Jour fixe für Mentoring

Postdoktorandinnen, die am Mentoring teilnehmen, treffen sich regelmäßig mit ihrer Mentorin oder ihrem Mentor und vernetzen sich zusätzlich untereinander an jedem letzten Mittwoch im Monat beim gemeinsamen Mittagessen in der Mensa. Der nächste kollegiale Austausch findet am 25. Oktober 2017 am Campus I statt.

Foto: J. Gerend

Wer am Mentoring interessiert ist und sich über Fächer- und Fachbereichsgrenzen hinweg stärker vernetzen will, wer den Austausch mit Kolleginnen vermisst, die Fragen zur Beantragung von Forschungsmitteln, zu Publikationsstrategien, Berufungsverfahren oder zur Vereinbarkeit beantworten, ist beim Mentoring richtig. Wer mehr über das Mentoring wissen und die Gelegenheit nutzen möchte, mit Teilnehmerinnen zu sprechen, kann am 25. Oktober um 12 Uhr zum nächsten Jour fixe der Postdoktorandinnen in die Mensa kommen.

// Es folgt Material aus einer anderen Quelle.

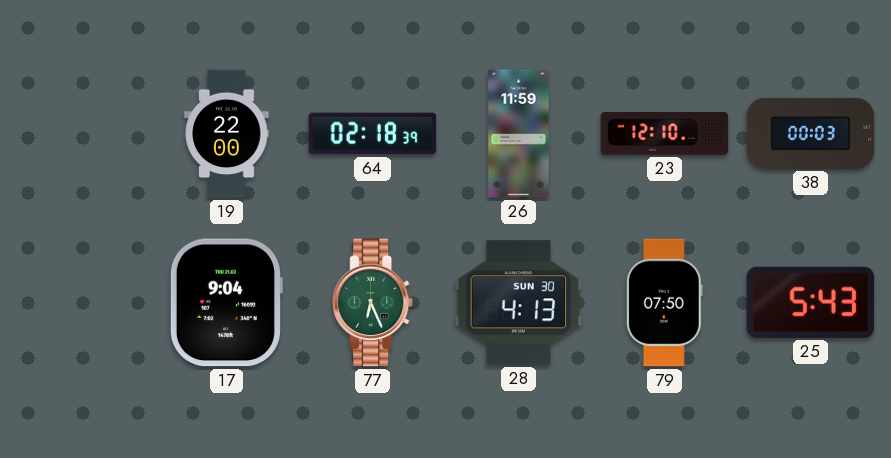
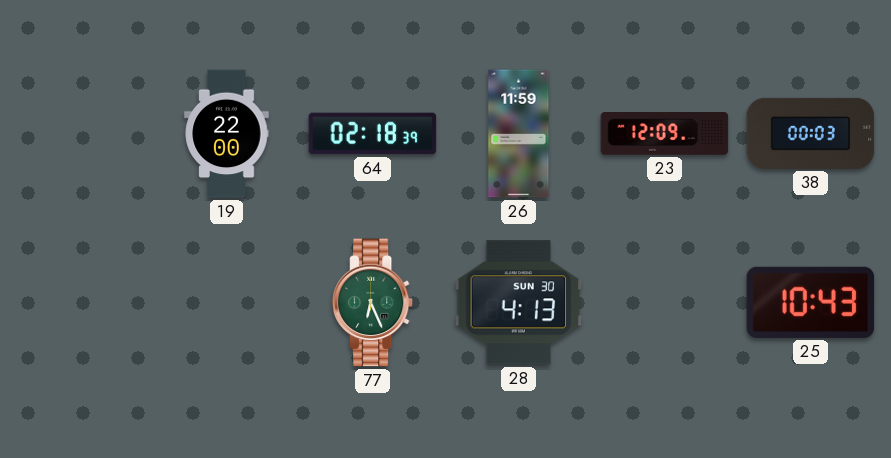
23: 12:10 -> 12:09
17: 9:04 -> none
79: 07:50 -> none
25: 5:43 -> 10:43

Das Mentoring-Programm richtet sich an Wissenschaftlerinnen, die ihre Karriere aktiv (mit)gestalten, ihre Ressourcen besser ausschöpfen möchten und an Erfahrungsaustausch und neuen Impulsen interessiert sind. Im One-to-One-Mentoring wird die Mentee bei ihrem beruflichen Selbstfindungsprozess begleitet. Mentorin oder Mentor geben ihre berufsbezogenen Erfahrungen und ihr Handlungswissen über formelle und informelle Anforderungen und Strukturen des Wissenschaftsbetriebs weiter.

Die Tandems im Haus arbeiten in der Regel fachbereichsübergreifend zusammen, damit dies hierarchiefrei und jenseits von Abhängigkeitsbeziehungen stattfinden kann. Mentorin oder Mentor können aber auch von außerhalb, z. B. einer anderen Universität oder einer Forschungseinrichtung, kommen. Flankiert wird die Mentoring-Beziehung durch die Prozessbegleitung durch das Referat für Gleichstellung, bedarfsgerechte Qualifizierungsmaßnahmen und Netzwerkveranstaltungen wie Jour Fixe oder Brownbag.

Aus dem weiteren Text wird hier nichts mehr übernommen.